Craig and Osan are an interracial, upwardly mobile young married couple living in the Western suburbs of Sydney.  Osan is a well paid translator for a large Japanese banking corporation, though she also translates Japanese literature, less well-paid, for pleasure.  Craig is an assistant to a high-flying futures trader.  They have two young children, both boys.  Married life is pretty satisfying, despite or because of demanding jobs and two kids.  They like everything that smells of success and belong to that group of people who don't care about anything passionately, except the good life.

Craig goes to the latest club in town, The Planetarium, to celebrate his cousin Brett's birthday.  Here he sees K, an avant-garde performance artist and occasional prostitute.  She is a cult figure, late 30's /early 40's, sexually alluring, and the star attraction at The Planetarium, presenting an SM Fantasy world which doesn't conform to the usual cliches.  She and Craig begin, unexpectedly, an affair, which soon becomes an obsession for both of them.  They never talk.

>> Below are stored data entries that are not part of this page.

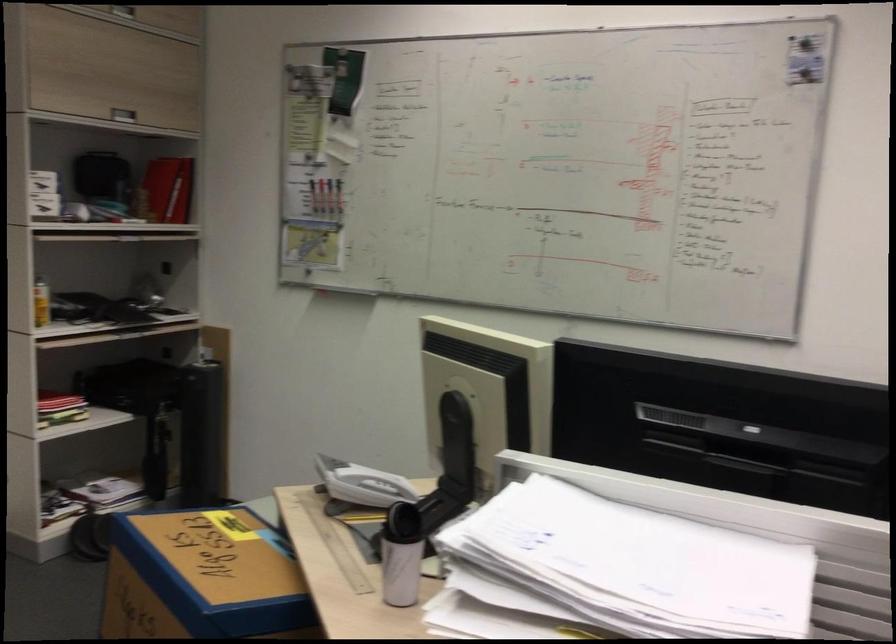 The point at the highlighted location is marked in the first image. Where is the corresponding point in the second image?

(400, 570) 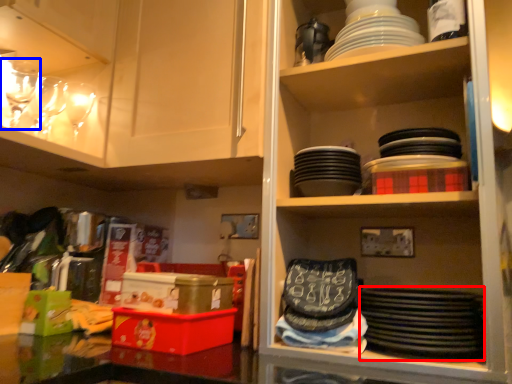 Question: Among these objects, which one is nearest to the camera, platter (highlighted by a red box) or tableware (highlighted by a blue box)?

Choices:
 (A) platter
 (B) tableware

Answer: (A)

The obsession deepens and starts to dominate both their ability to perform in their work and their other relationships.  Craig, particularly, is torn between family and K.  In a desperate bid to bring Craig to his senses, Brett tries to buy K's services at The Planetarium, but succeeds only in provoking a fight with Craig and having them both thrown out.  Craig returns home after spending the night with K to be confronted by Osan, who now knows all.  She tries to make him see the unreality of his obsession, but he is in too deep and returns to K.

Osan finally appears at The Planetarium and takes over K's act in a bid to win back her errant husband.  She performs a traditional Japanese ceremony of a prostitute who falls in love with her client and presents him her severed finger.  By the end of the ceremony she has entered an ecstatic trance.  She has completely upstaged K, the crowd is transfixed, and Craig, confronted with his two worlds meeting in the same space, flees.  K, also confused and confronted by Osan's intervention, follows Craig to his car, and speaks to him for the first time privately.  She says she loves him, and the two of them drive off.

For three days they travel, stopping each day for sex and sleep.  It is a return to nature, and each day they get more battered, more ripped.  Their physical and psychic state and the sex they have, become more and more extreme.  By day 3, they have abandoned the car and continue on foot.

Over the same three days, Osan, in total confusion, prepares to suicide, locking her children in their room.

At dusk on the third day, Craig and K make love a last time, fulfilling a fantasy which formed part of K's performance, they strangle each other as they have sex.  The little death meets the big death.

At the same time, Osan unlocks the door to her children's room.  She will return to the continuity of life.

We return to the fishermen of the beginning, who still aren't getting any decent bites.  They discuss a newspaper report of a couple who killed themselves, rather like the small fish which wilfully swim into their nets.  What could be so bad that you would rush your death?

:: ABOUT MDTV

[1] mdTV was an initiative by ABCTV, Oz Opera and MusicArtsDance films to address the future of opera in Australia. Using the success of the MTV phenomenon to attract wide audiences, Australian artists were challenged to create original music drama works for television and thereby create new local and international audiences. In 1997 artists were invited to apply for funding to develop and create four one-hour music dramas to be broadcast and distributed by the ABC and MusicArtsDance films. One Night The Moon and The Widower are the first two projects in this initiative.